──────── Supplied data

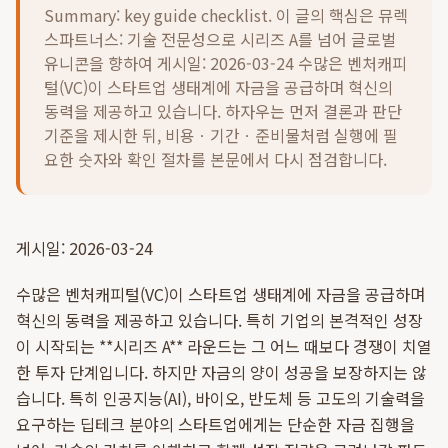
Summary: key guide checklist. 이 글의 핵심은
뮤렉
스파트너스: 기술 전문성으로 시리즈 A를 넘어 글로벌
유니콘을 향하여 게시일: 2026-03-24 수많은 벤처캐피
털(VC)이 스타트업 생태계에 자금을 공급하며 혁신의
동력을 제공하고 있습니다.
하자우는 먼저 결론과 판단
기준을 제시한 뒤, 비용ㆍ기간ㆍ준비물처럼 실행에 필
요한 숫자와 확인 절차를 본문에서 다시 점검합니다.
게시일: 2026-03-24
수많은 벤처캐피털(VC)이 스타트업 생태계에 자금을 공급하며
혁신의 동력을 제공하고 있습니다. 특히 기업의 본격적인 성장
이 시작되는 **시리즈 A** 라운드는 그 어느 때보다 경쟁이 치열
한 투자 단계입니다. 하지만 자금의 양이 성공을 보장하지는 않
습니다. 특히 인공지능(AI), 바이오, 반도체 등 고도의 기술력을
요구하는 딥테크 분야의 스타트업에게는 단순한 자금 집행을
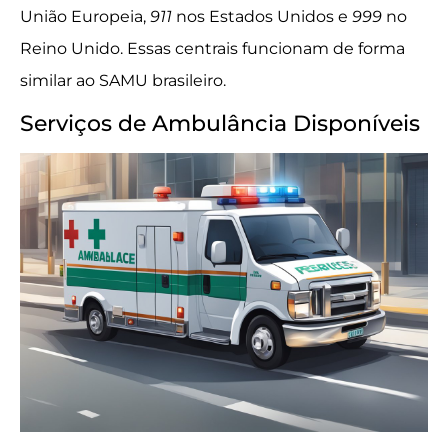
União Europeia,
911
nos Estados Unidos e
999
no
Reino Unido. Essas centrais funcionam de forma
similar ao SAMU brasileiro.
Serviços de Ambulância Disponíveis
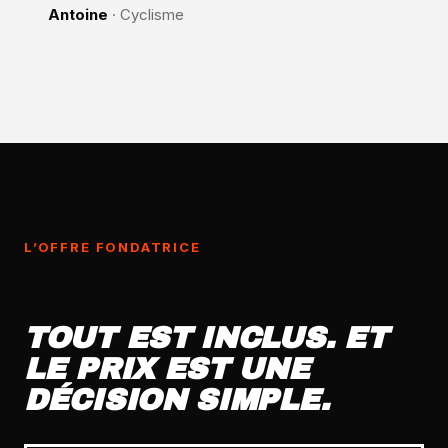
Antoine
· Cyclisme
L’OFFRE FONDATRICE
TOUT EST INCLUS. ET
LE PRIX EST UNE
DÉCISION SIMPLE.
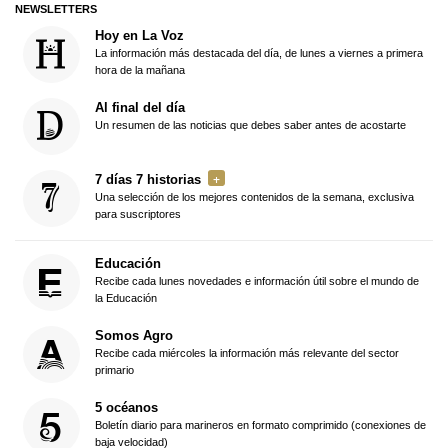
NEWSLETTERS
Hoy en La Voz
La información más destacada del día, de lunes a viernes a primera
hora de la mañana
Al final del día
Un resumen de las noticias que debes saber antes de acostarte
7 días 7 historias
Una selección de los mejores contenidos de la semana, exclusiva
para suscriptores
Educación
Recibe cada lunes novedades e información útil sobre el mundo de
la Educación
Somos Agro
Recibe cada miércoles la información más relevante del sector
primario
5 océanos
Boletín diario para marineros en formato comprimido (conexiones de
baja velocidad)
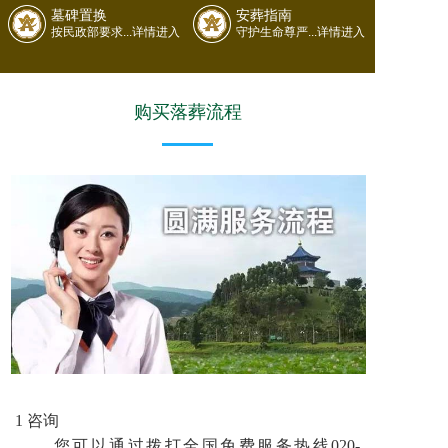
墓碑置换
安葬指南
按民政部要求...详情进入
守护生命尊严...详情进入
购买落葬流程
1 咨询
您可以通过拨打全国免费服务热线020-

────────────────

Activity:
Copy out every line above where "공급하며" is present.

Answer section:
털(VC)이 스타트업 생태계에 자금을 공급하며 혁신의
수많은 벤처캐피털(VC)이 스타트업 생태계에 자금을 공급하며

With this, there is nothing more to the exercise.